When you think of technical writing, do you think of big words and bigger equations, text that could put a person drowning in Red Bull to sleep and a complete lack of anything resembling creativity?
If so, then you’ve been exposed to bad technical writing.
Good technical writing is the opposite of all that. It has to be, or it’s not really doing its job.
What is technical writing and why is it so in demand?
provides a bang-on definition of technical writing: the practice of putting technical information into easily understandable language. It’s in high demand for two polar opposite reasons: too many experts and not enough experts.
Let’s look at both.
Too many experts means not enough understanding
The age of the generalist has gone the way of the dodo. Today, everyone is a specialist, sub-specialist or sub-sub-specialist. They know more about their narrow field of expertise than anyone else, and that knowledge acts as a bottleneck to understanding for everyone else.
Oftentimes, when one of these specialists attempts to explain what they know, it’s wrapped up in far too much jargon and inside information for anyone without their level of learning in the field to have any idea what it means.
And you can hardly fault the expert for that. After all, they understand the material perfectly well, and they probably spend most of their time with people who understand it too. To them, the complexity of the material is what makes it simple; they have no need to simplify further and no practice doing it.
This is where a good technical writer comes in. A technical writer worth his or her weight can read through the text and find the key messages or benefits that would impress a reader who needs to understand what the specialist is saying but doesn’t.
Served up simply, a layperson can understand what the material means, but more importantly, they can understand what it means for them.
Not enough experts means too much misunderstanding
Think about the typical business unit and how many roles are represented: technicians, operators, analysts, communicators, sales reps, account managers and lord knows how many more disciplines. Each of these people have a client they have to answer to, and the only thing more frustrating to a client than having to wait for answers from their suppliers or vendors is getting the wrong answers.
The problems with big multi-role teams is that (a) no one can be an expert in everything, (b) not everyone is available to answer technical questions about their part of the job when a client needs those answers and (c) if an expert is available to answer the question, it might not be satisfactory for the client (see previous section).
For this reason, big companies will invest in technical writing to put everyone on the same page. They’ll deliver what amounts to cheat sheets for everyone on the team that clearly and simply outlines the features and benefits of everyone else’s contributions so anyone can speak to anything confidently and accurately.
Technical Writing Isn’t Creative? Ha!
Anyone can drop a zinger or throw some sarcastic shade at someone else.
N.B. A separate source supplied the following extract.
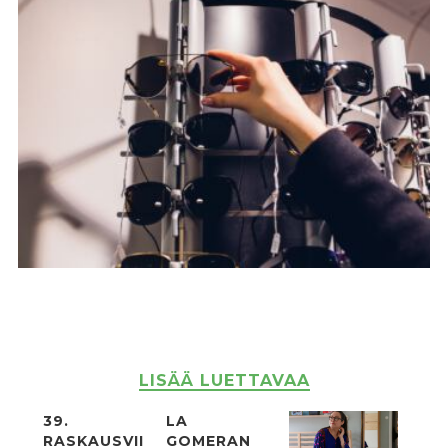
LISÄÄ LUETTAVAA
39.
LA
RASKAUSVII
GOMERAN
But only a highly creative person can pour through reams of information about hot mold injections, Copper Beryllium and Titanium-Zirconium Molybdenum and come back with something that a plant manager who dropped out of high school would understand, while at the same time pleasing the Double-PhD in Physics and Chemistry who created the technology.
And only a truly gifted creative writer can teach a boomer to program an iPhone.
4 qualities to look for in a technical writing vendor
1. A diverse portfolio
You want a technical writer with demonstrated comfort in a variety of material. This shows you they know how to read and research, and they’re not reliant on their background for knowledge.
2. A universally easy writing style
You want anyone who picks up your material to be able to get it. And you don’t want them to have to work too hard.
3. Attention to detail
Technical writing is about getting the facts right and you want people who respect that. These are people who check, double-check and triple-check their work ¾including their emails to you.
4. Respect for deadlines
Technical writing is often associated with a presentation, launch, pitch or another time-sensitive event. Your technical writer should be consistent in delivering ahead of schedule.